Other work that Byron has undertaken has been focused on faculty diversity. Byron led the Sociology and Anthropology department at Southwestern for three years and that was his first opportunity to increase faculty diversity by hiring adjuncts. Additionally, as a co-director of a substantial external grant from the Mellon Foundation, he and Dr. Omar Rivera hired diverse PhD teaching fellows, as a way to get their foot in the door at Southwestern. The pair also ran yearly workshops that offered nearly 60 faculty and University of Texas PhD students additional training in inclusive pedagogies. Not only do more diverse faculty members and faculty with training in enhancing inclusion help support students from underrepresented backgrounds feel more at home on campus, but they benefit students from the majority too. “Because having someone who has a different life experience, or someone who embraces critical epistemologies and inclusive pedagogies, is important for all students in the classroom,” he explains.
Because having someone who has a different life experience, or someone who embraces critical epistemologies and inclusive pedagogies, is important for all students in the classroom.
“For students of color, it is important for them to see themselves reflected at the front of the classroom. I know that they have a real sense of pride in the fact that there is someone who looks like them, who is doing the work that has been traditionally devalued because it focuses on people who look like them,” says Byron.

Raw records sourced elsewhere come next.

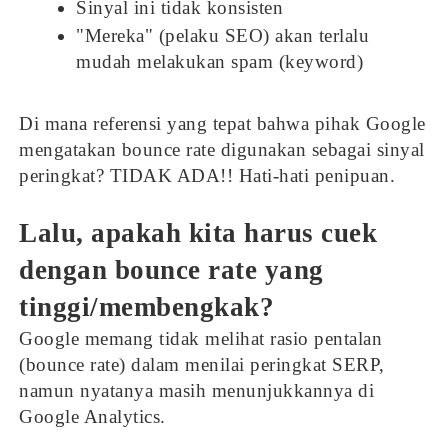
Sinyal ini tidak konsisten
"Mereka" (pelaku SEO) akan terlalu
mudah melakukan spam (keyword)
Di mana referensi yang tepat bahwa pihak Google
mengatakan bounce rate digunakan sebagai sinyal
peringkat? TIDAK ADA!! Hati-hati penipuan.
Lalu, apakah kita harus cuek
dengan bounce rate yang
tinggi/membengkak?
Google memang tidak melihat rasio pentalan
(bounce rate) dalam menilai peringkat SERP,
namun nyatanya masih menunjukkannya di
Google Analytics.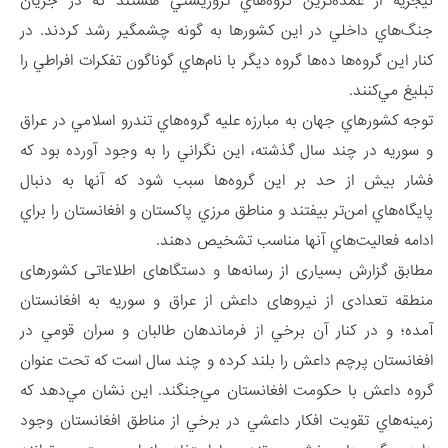
نیجریه از عمده‌ترين گروه‌هاي تروريستي هستند که در جريان
جنگ‌هاي داخلي در اين کشورها به گونه چشمگير رشد کردند. در
کنار اين گروه‌ها ده‌ها گروه ديگر با نام‌هاي گوناگون تفکرات افراطي را
تبليغ مي‌کنند.
توجه کشورهاي جهان به مبارزه عليه گروه‌هاي تندرو اسلامي در عراق
و سوريه در چند سال گذشته، اين نگراني را به وجود آورده بود که
فشار بيش از حد بر اين گروه‌ها سبب شود که آنها به دنبال
پايگاه‌هاي امن‌تر بيفتند و مناطق مرزي پاکستان و افغانستان را براي
ادامه فعاليت‌هاي آنها مناسب تشخيص دهند.
مطابق گزارش بسیاری از رسانه‌ها و دستگاهای اطلاعاتی کشورهای
منطقه تعدادی از نیروهای داعش از عراق و سوريه به افغانستان
آمده؛ و در کنار آن برخي از فرماندهان طالبان و سران قومي در
افغانستان پرچم داعش را بلند کرده و چند سال است که تحت عنوان
گروه داعش با حکومت افغانستان مي‌جنگند. اين نشان مي‌دهد که
زمينه‌هاي تقويت افکار داعشي در برخي از مناطق افغانستان وجود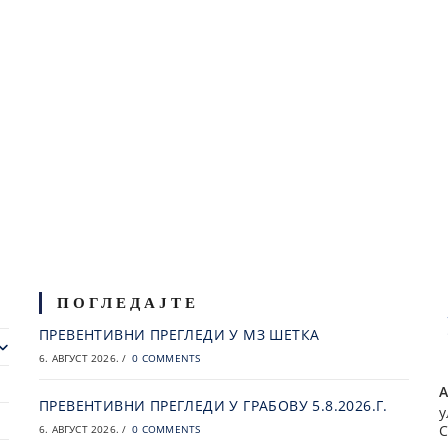
ПОГЛЕДАЈТЕ
ПРЕВЕНТИВНИ ПРЕГЛЕДИ У МЗ ШЕТКА
6. АВГУСТ 2026.
/
0 COMMENTS
А
ПРЕВЕНТИВНИ ПРЕГЛЕДИ У ГРАБОВУ 5.8.2026.Г.
у
С
6. АВГУСТ 2026.
/
0 COMMENTS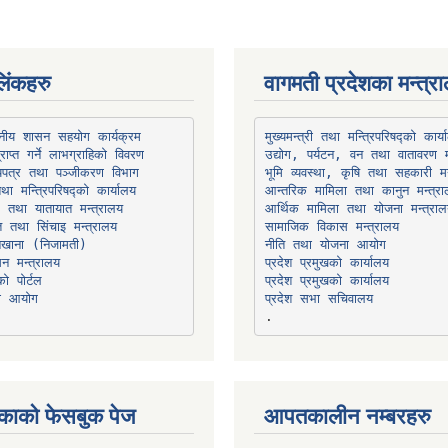
िंकहरु
वागमती प्रदेशका मन्त्र
थानीय शासन सहयोग कार्यक्रम
उद्योग, पर्यटन, वन तथा वातावरण म
भूमि व्यवस्था, कृषि तथा सहकारी मन
तथा मन्त्रिपरिषद्को कार्यालय
ार तथा यातायात मन्त्रालय
त तथा सिंचाइ मन्त्रालय
सामाजिक विकास मन्त्रालय
सन मन्त्रालय
प्रदेश प्रमुखको कार्यालय
ो पोर्टल
प्रदेश प्रमुखको कार्यालय
ना आयोग
प्रदेश सभा सचिवालय
काको फेसबुक पेज
आपतकालीन नम्बरहरु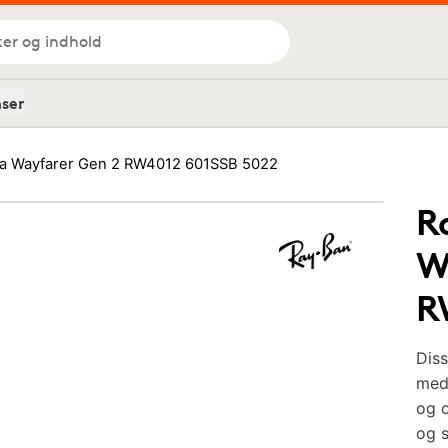
ker og indhold
nser
a Wayfarer Gen 2 RW4012 601SSB 5022
R
W
R
Diss
med 
og o
og s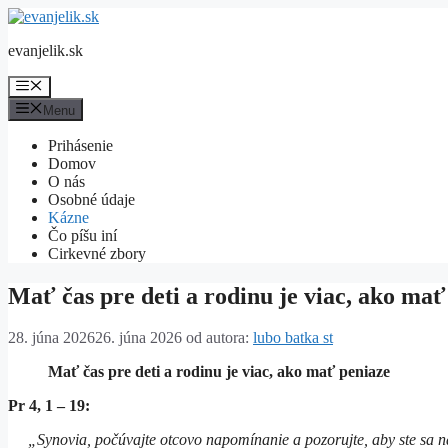
Preskočiť
na
evanjelik.sk
obsah
Menu
Menu
Prihásenie
Domov
O nás
Osobné údaje
Kázne
Čo píšu iní
Cirkevné zbory
Mať čas pre deti a rodinu je viac, ako mať
28. júna 2026
26. júna 2026
od autora:
lubo batka st
Mať čas pre deti a rodinu je viac, ako mať peniaze
Pr 4, 1 – 19:
„Synovia, počúvajte otcovo napomínanie a pozorujte, aby ste sa n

Kamrin Taylor is an example of a student who benefited from having Byron as a professor. Their backgrounds are considerably different. Taylor came to Southwestern from New Braunfels, Texas. She taken several classes with Byron and participated in a faculty-student research project with him. She is grateful for the coding and analysis skills that she learned from him and that she will need as a sociologist. “But even more than that,” Taylor says, “he has opened up my eyes to the way individuals, groups, and institutions can use their own agency to affect change. Dr. Byron has highlighted issues worthy of advocacy, and it is partially because of him that I am so passionate about my future working in criminal justice.”
Viewing himself as a public sociologist, Byron does consulting work with for-profit and non-profit companies (for example, he serves as a Justice, Equity, Diversity, and Inclusion co-chair on the Pease Park Conservancy Board of Directors) and has created a pipeline for Southwestern students to engage with these companies. One of Byron’s final missions has been to work with staff, students, and faculty to put together SUnity Day (Southwestern’s first all-day cross campus event to build community) in February 2022. Byron is optimistic about his legacy that will remain when he leaves Southwestern at the end of the academic year to join the faculty at University of Denver, an R1 research university. There Byron will have the opportunity to be the founding director of the Critical Race and Ethnic Studies Program.
“I hope my legacy is that I’ve opened the door for other individuals to come behind me and make Southwestern all that it can be. When I first started you know, there were a lot of things that you had to contend with being one of three Black professors—there was a lot of invisible labor and a lot of politics. But we’ve tried to make campus more inclusive and welcoming. I stood on the shoulders of those who came before me. And the idea is that the door is a bit more open now for younger teacher-scholars to take Southwestern to really great places,” he says.
With a hopeful tone he says, “What makes Southwestern really strong as an institution is the people who work here and the students themselves. They’re just remarkable.”